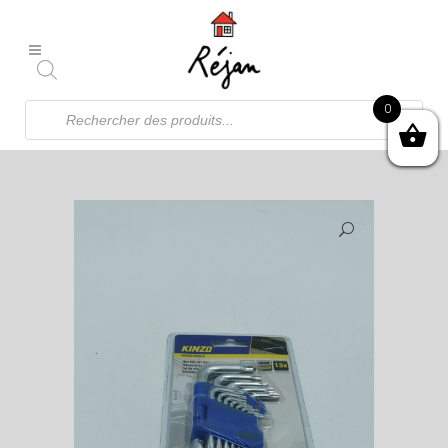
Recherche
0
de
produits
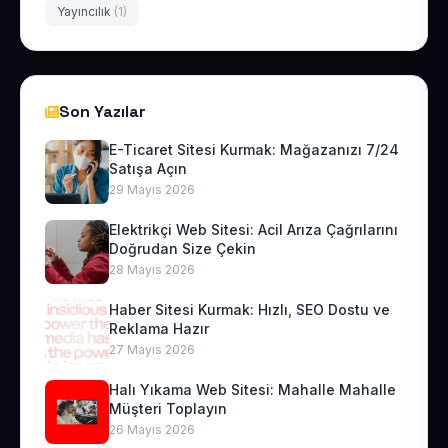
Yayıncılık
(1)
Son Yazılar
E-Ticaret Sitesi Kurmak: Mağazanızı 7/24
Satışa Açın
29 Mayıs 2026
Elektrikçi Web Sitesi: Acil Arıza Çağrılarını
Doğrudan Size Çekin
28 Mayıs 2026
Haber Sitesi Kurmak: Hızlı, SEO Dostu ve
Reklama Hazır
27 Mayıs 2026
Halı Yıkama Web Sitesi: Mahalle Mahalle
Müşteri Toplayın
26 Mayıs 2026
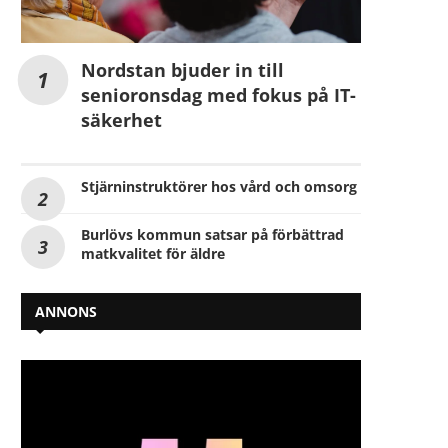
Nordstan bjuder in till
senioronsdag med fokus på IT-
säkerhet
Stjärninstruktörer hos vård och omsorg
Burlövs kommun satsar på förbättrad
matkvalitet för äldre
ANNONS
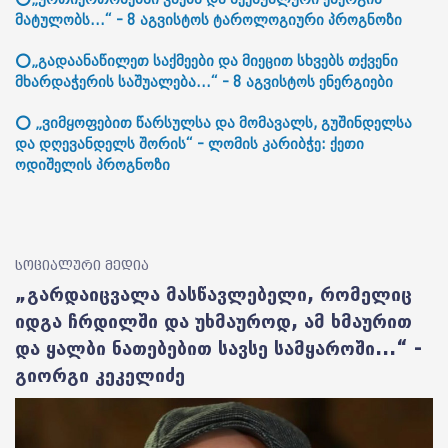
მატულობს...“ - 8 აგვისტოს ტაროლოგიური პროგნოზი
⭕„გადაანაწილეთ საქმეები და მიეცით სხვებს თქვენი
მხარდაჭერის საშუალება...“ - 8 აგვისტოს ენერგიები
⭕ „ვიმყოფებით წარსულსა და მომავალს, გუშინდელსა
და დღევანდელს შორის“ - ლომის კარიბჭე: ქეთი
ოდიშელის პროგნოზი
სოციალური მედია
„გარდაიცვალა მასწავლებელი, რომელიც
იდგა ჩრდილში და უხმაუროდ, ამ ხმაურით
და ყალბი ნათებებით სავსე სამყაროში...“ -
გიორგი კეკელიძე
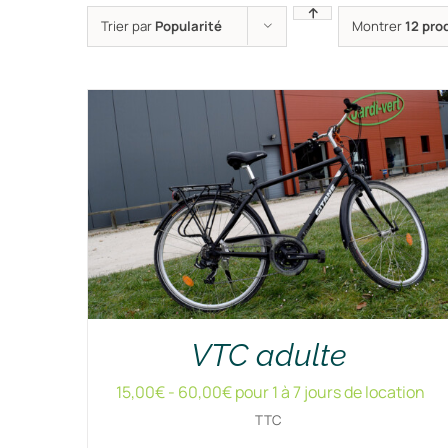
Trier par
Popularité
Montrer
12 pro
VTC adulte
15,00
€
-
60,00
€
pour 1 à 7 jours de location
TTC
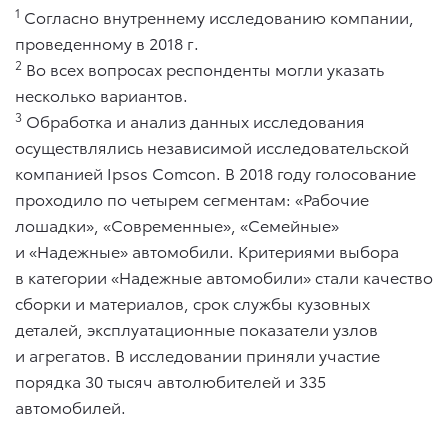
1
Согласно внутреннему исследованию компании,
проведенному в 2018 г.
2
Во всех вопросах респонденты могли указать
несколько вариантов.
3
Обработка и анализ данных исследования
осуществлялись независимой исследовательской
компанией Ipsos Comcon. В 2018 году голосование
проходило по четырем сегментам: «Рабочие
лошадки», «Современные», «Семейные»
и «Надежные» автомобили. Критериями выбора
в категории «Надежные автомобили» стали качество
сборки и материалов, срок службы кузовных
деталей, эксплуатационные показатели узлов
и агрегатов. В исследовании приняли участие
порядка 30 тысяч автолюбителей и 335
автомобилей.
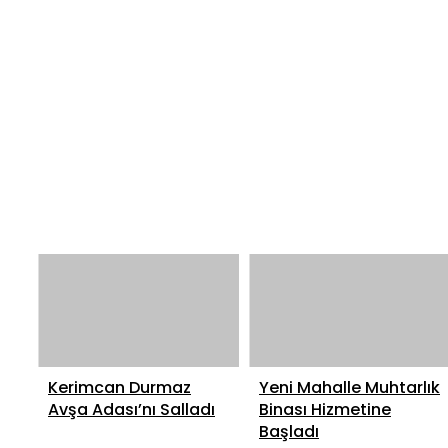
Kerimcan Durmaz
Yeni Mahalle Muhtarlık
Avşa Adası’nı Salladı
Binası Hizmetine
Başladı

* * *

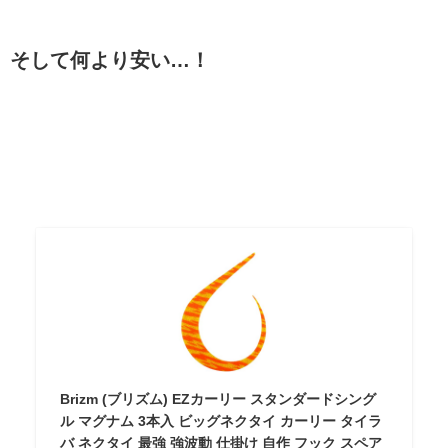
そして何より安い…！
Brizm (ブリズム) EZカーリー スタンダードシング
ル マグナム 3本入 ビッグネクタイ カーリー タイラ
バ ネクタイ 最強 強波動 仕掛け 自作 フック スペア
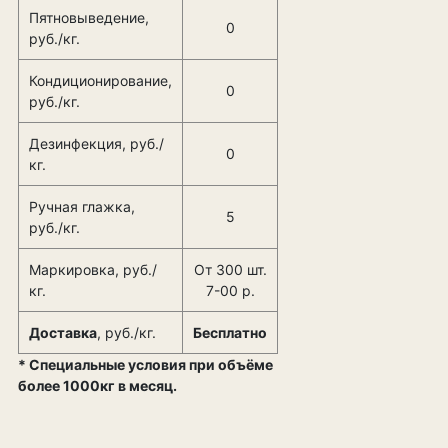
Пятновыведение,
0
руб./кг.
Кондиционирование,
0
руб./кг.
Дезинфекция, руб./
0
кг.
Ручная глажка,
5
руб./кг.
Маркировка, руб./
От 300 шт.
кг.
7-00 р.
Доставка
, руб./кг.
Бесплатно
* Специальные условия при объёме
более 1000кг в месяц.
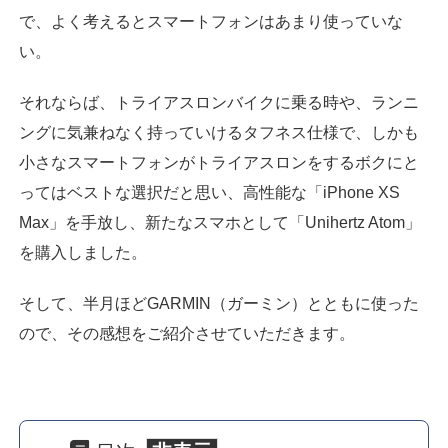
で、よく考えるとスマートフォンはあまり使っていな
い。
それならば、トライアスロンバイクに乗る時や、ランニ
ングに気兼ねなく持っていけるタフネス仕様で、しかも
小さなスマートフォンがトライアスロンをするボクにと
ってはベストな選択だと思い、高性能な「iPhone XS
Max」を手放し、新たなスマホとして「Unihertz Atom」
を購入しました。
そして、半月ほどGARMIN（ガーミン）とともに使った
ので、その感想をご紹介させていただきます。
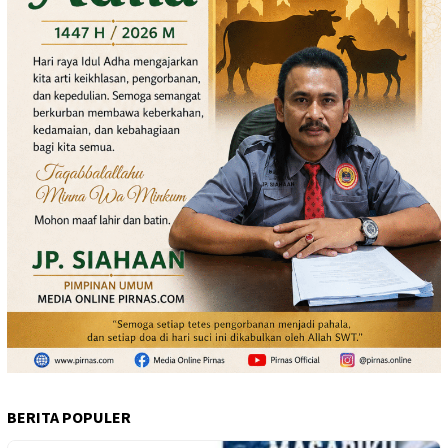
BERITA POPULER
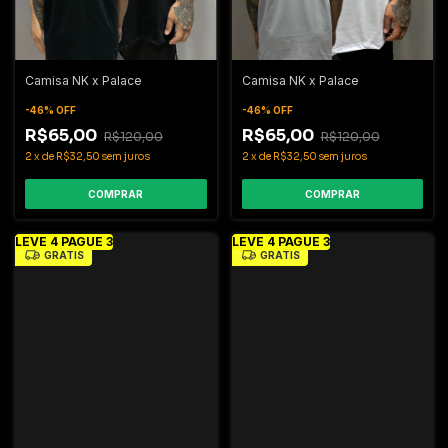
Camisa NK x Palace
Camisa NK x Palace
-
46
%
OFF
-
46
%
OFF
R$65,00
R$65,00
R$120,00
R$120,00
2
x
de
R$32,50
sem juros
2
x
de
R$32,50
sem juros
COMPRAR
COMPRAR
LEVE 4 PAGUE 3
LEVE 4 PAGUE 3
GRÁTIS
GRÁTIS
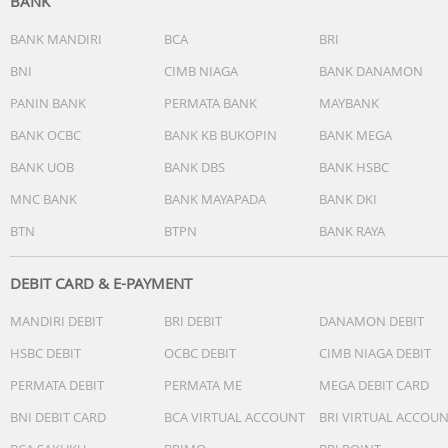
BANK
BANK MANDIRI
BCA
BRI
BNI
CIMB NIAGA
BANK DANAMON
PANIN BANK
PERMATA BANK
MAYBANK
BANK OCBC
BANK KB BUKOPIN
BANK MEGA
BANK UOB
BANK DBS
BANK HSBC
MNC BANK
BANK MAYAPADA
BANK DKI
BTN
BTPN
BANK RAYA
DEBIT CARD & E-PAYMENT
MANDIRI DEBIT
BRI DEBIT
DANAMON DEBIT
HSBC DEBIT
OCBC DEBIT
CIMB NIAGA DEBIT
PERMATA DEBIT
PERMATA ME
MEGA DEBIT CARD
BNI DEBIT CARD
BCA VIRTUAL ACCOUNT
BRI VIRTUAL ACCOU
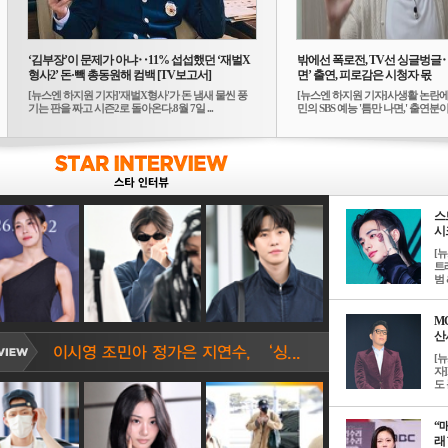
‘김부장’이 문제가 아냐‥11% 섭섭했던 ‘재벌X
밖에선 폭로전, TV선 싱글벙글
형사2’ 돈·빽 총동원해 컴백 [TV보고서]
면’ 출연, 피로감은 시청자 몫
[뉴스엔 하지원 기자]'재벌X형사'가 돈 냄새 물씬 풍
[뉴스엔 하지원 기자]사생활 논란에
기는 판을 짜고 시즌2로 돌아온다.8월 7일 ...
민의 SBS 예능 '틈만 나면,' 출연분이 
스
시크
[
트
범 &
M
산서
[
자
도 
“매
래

#### WHAT TO DO:
Print exactly the lines above that run from the one with "ってはベストな選択だと思い、高性能な「iPhone XS" to the one with "BNI DEBIT CARD", both included. No pictures.

#### TASK OUTPUT:
ってはベストな選択だと思い、高性能な「iPhone XS
Max」を手放し、新たなスマホとして「Unihertz Atom」
を購入しました。
そして、半月ほどGARMIN（ガーミン）とともに使った
ので、その感想をご紹介させていただきます。
BERITA POPULER
Camisa NK x Palace
Camisa NK x Palace
-
46
%
OFF
-
46
%
OFF
R$65,00
R$65,00
R$120,00
R$120,00
2
x
de
R$32,50
sem juros
2
x
de
R$32,50
sem juros
COMPRAR
COMPRAR
LEVE 4 PAGUE 3
LEVE 4 PAGUE 3
GRÁTIS
GRÁTIS
BANK
BANK MANDIRI
BCA
BRI
BNI
CIMB NIAGA
BANK DANAMON
PANIN BANK
PERMATA BANK
MAYBANK
BANK OCBC
BANK KB BUKOPIN
BANK MEGA
BANK UOB
BANK DBS
BANK HSBC
MNC BANK
BANK MAYAPADA
BANK DKI
BTN
BTPN
BANK RAYA
DEBIT CARD & E-PAYMENT
MANDIRI DEBIT
BRI DEBIT
DANAMON DEBIT
HSBC DEBIT
OCBC DEBIT
CIMB NIAGA DEBIT
PERMATA DEBIT
PERMATA ME
MEGA DEBIT CARD
BNI DEBIT CARD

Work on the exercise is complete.